Talks between European nations and their financiers over a coronavirus bailout worth an estimated €540bn (£476bn) fell short yesterday, with ministers promising a return to talks on Thursday.
On Tuesday, nineteen Eurozone finance ministers had a virtual gathering with plans to mitigate a resultant economic disaster. Sharing the crisis debt equally amongst member nations through a “coronabond” or “eurobond” was an option on many minds. This though raised concerns, particularly amongst the more wealthy member nations. The concern is, that rather than promoting growth, hard won economic progress will shrivel away in a process of levelling down.
As the Eurozone seeks to put its own economic plans in place, many others around the world want a global effort that goes much further. G20 leaders at a virtual meeting on March 26th committed, “to do whatever it takes and to use all available policy tools to minimise the economic and social damage from the pandemic, restore global growth, maintain market stability and strengthen resilience”.
The United Nations is demanding a global economic response to the global pandemic. In a report on March 30th, the United Nations Conference on Trade and Development sighted commodity prices which, with the exception of gold, have generally fallen during crisis. It called on advanced manufacturing nations to fuel growth by supporting emerging nations. These are often more reliant on commodity exports and may be hardest hit by the pandemic.
In the same way that the Eurozone is considering a eurobond, many in the United Nations are calling on the the International Monetary Fund to use its Special Drawing Right (SDR) reserves as a loan to support the emerging economies through this crisis.
At the current count globally there are 1,447,618 Coronavirus cases, 83,401 deaths and 309,147 recovered. The figures continue to grow and the individual pain and suffering are incalculable but despite this tragedy there are stark economic calculations governments everywhere must make.

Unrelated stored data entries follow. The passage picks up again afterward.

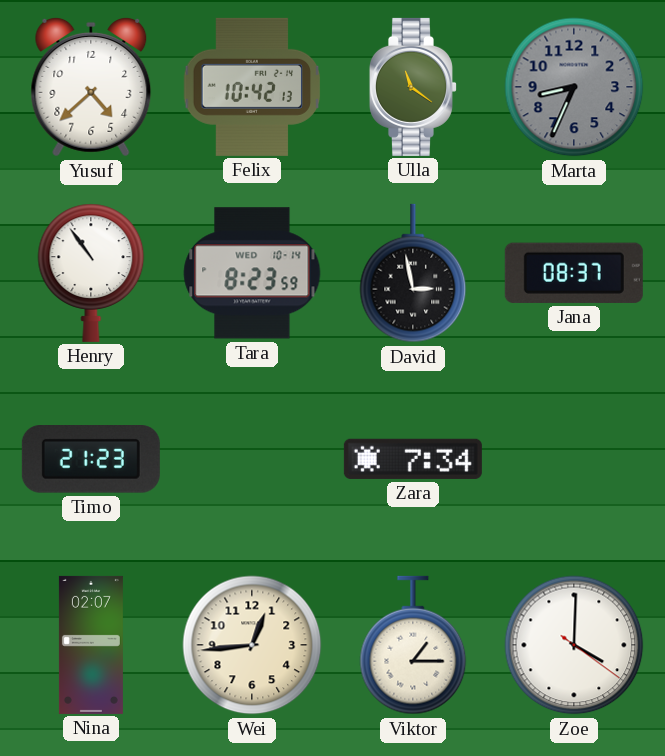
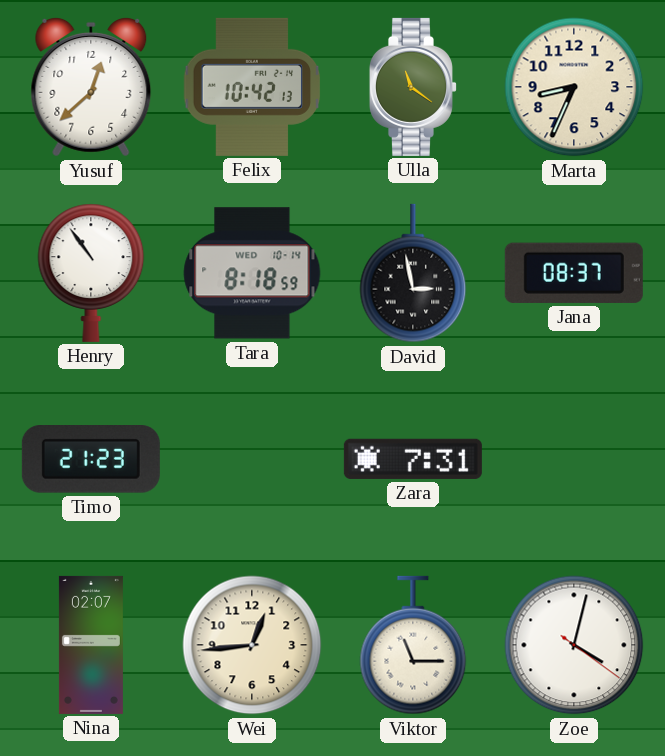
Yusuf: 4:38 -> 12:38
Marta dial: grey -> cream
Tara: 8:23 -> 8:18
Zara: 7:34 -> 7:31
Viktor: 1:15 -> 11:15
Zoe: 4:00 -> 4:02
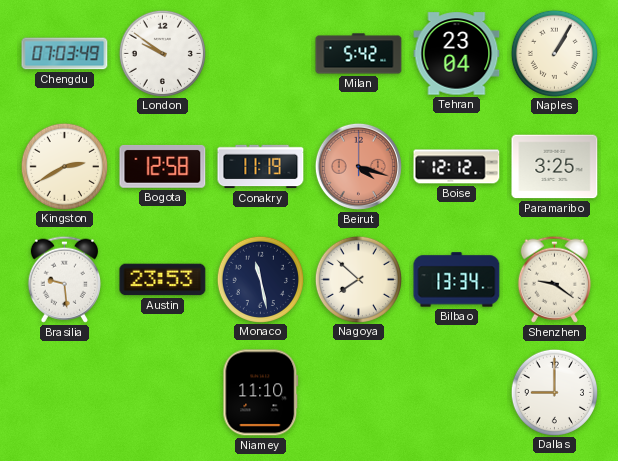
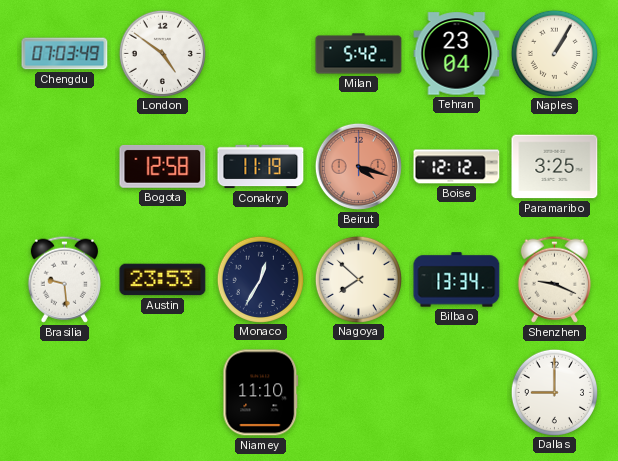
London: 9:51 -> 4:51
Kingston: 2:40 -> none
Monaco: 11:28 -> 12:35
Shenzhen: 9:21 -> 9:19
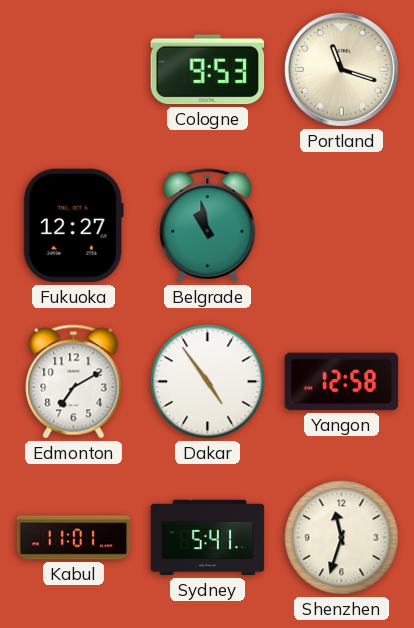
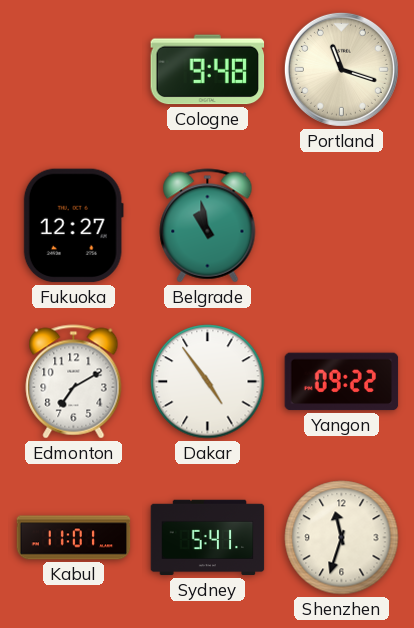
Cologne: 9:53 -> 9:48
Yangon: 12:58 -> 09:22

To avoid an unprecedented economic crisis, individual governments, the Eurozone and the United Nations are advocating or actively now making more and more money available. It is hoped that a fast response will save many lives, businesses and markets, however the inevitable consequence of creating money must be a fall in the value of national fiat currencies.
This makes the case stronger for safe haven investments like gold, and with a currently supply shortage due to mine and refinery closures, the price of gold could climb much higher than the current price of $1,650.19 per ounce.